I have spoken about this book to anyone who will listen. In fact, I am very sure my friends and family have heard me go on about it one too many times. When you find something great you must share and Homegoing by Yaa Gyasi is definitely one of the best books I’ve read in a long time.
This is a story of African (Ghanaian specifically) and African American history, told seamlessly through parallel narratives. Beginning in 19th Century Gold Coast (modern day Ghana) at the height of the Asante and Fante empires and British slave trade, Gyasi tells the tale of two sisters – one sold into slavery and the other to a British slave trader as his wife.
The Cape Coast Castle in Ghana (where slaves were held in transit before being shipped off), acts as the central point of both sides of history and is where the story begins and ends. Esi who is kept in its dungeons and eventually taken to America’s Deep South as a slave and Effia who walks the surface as a trader’s “wench” – their lives diverge. It is this juxtaposition that sets the scene for the parallel stories of African and African American history as Gyasi follows the lineage of each sister. Their bloodlines are followed through seven generations covering the associated histories of the US and Ghana up to the turn of the 21st century.

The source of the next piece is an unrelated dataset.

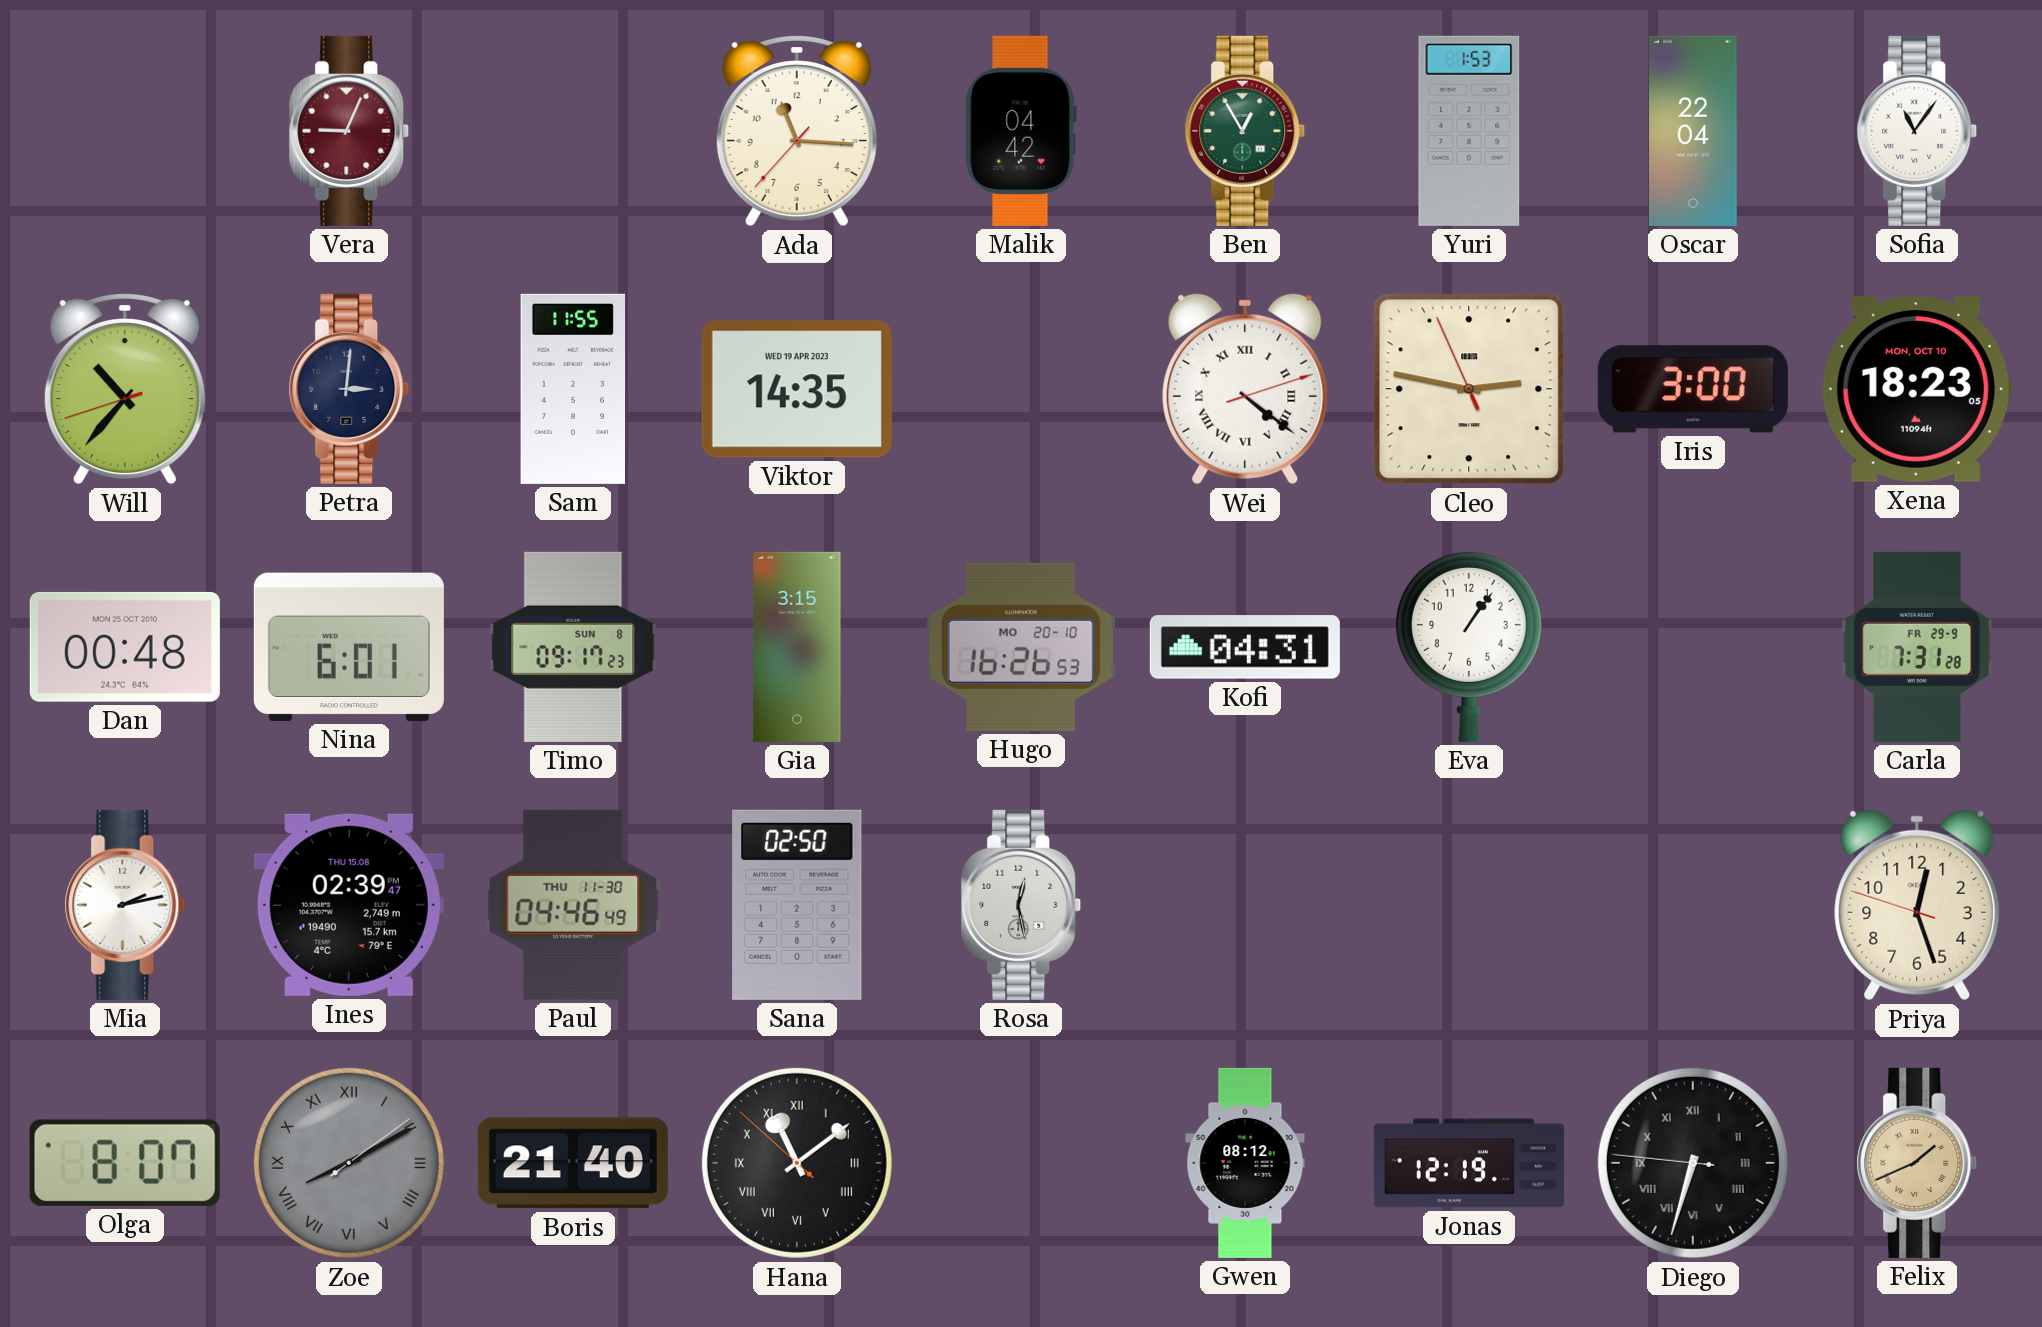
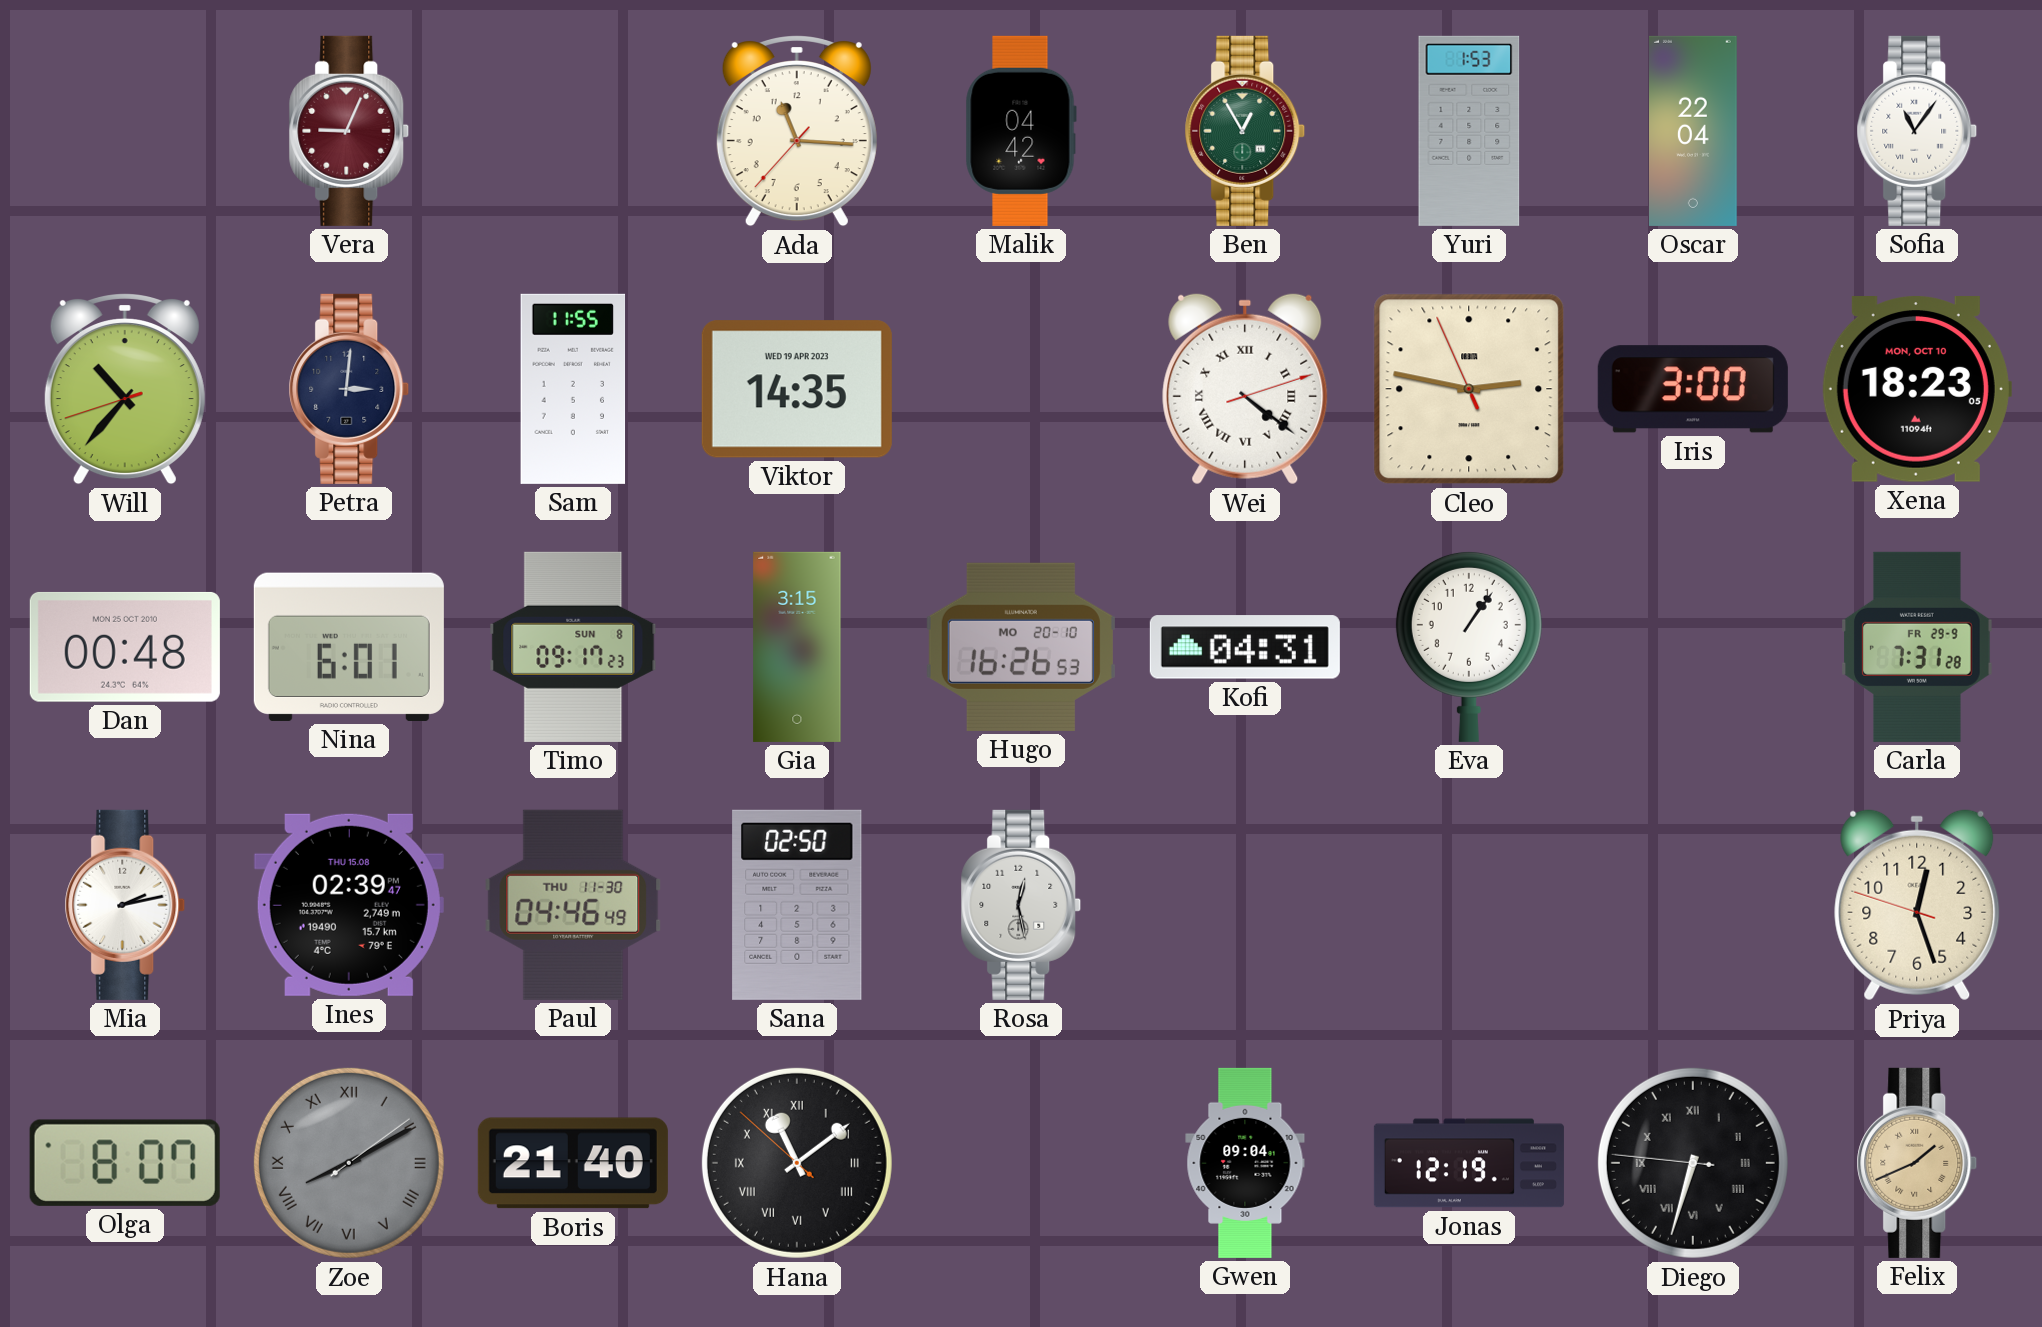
Gwen: 08:12 -> 09:04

Slavery in America’s Deep South, Jim Crow and segregation, The Great Migration and the Civil Rights Movement told alongside tales of tribal war, the peek of the Asante and Fante empires, war, colonialism and independence (and more) are all encapsulated in the stories of each character.
It is Gyasi’s ability to seamlessly move between times and characters with just enough detail and ease that allows the reader to be gripped, moved and educated at the same time. I personally learnt so much about Ghanaian and African American history from the stories of the characters in this book. When I was 12 I visited Cape Coast Castle and being so young I really didn’t take in the significance of what I was experiencing. When I do go again this novel, although fictional has given me a unique insight into its history. Also, the way the story is told through the generations, I think sends a powerful message of just how much history shapes our present – the idea that slavery is an open wound that will never heal resonates with the characters in this book on both sides. Another message I think Gyasi attempts to convey is the idea that for Africans and African Americans despite our parallel history we began and end as one. In this sense as a Ghanaian American, Gyasi’s dual heritage perfectly assists with this balance.
This book is of course for anyone but I think especially for the diaspora and African alike as Gyasi helps to paint the picture of a personal history whilst allowing us to peek into one another’s stories- our sister history.
As a debut novel and at only 26 years old I’m really excited for more from her.
I could go on but I’m no spoiler so get you a copy!